-- AVAILABLE RECORDS follows --

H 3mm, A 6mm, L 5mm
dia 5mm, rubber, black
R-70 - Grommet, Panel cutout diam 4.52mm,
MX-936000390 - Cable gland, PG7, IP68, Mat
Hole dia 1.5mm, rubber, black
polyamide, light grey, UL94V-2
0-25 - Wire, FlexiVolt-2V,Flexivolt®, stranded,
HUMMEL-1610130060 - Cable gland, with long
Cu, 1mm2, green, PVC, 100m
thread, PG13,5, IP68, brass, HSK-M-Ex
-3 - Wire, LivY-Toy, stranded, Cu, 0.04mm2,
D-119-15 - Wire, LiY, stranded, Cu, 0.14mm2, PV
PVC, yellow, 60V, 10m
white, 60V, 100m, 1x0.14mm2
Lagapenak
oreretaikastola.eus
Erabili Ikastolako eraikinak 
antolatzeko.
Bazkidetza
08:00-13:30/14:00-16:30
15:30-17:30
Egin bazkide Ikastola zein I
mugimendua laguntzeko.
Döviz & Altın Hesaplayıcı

-- AVAILABLE RECORDS concluded --

■ **TASK STATEMENT**:
Your reply should consist of the records, duplicated exactly.

■ **EXERCISE RESPONSE**:
H 3mm, A 6mm, L 5mm
dia 5mm, rubber, black
R-70 - Grommet, Panel cutout diam 4.52mm,
MX-936000390 - Cable gland, PG7, IP68, Mat
Hole dia 1.5mm, rubber, black
polyamide, light grey, UL94V-2
0-25 - Wire, FlexiVolt-2V,Flexivolt®, stranded,
HUMMEL-1610130060 - Cable gland, with long
Cu, 1mm2, green, PVC, 100m
thread, PG13,5, IP68, brass, HSK-M-Ex
-3 - Wire, LivY-Toy, stranded, Cu, 0.04mm2,
D-119-15 - Wire, LiY, stranded, Cu, 0.14mm2, PV
PVC, yellow, 60V, 10m
white, 60V, 100m, 1x0.14mm2
Lagapenak
oreretaikastola.eus
Erabili Ikastolako eraikinak 
antolatzeko.
Bazkidetza
08:00-13:30/14:00-16:30
15:30-17:30
Egin bazkide Ikastola zein I
mugimendua laguntzeko.
Döviz & Altın Hesaplayıcı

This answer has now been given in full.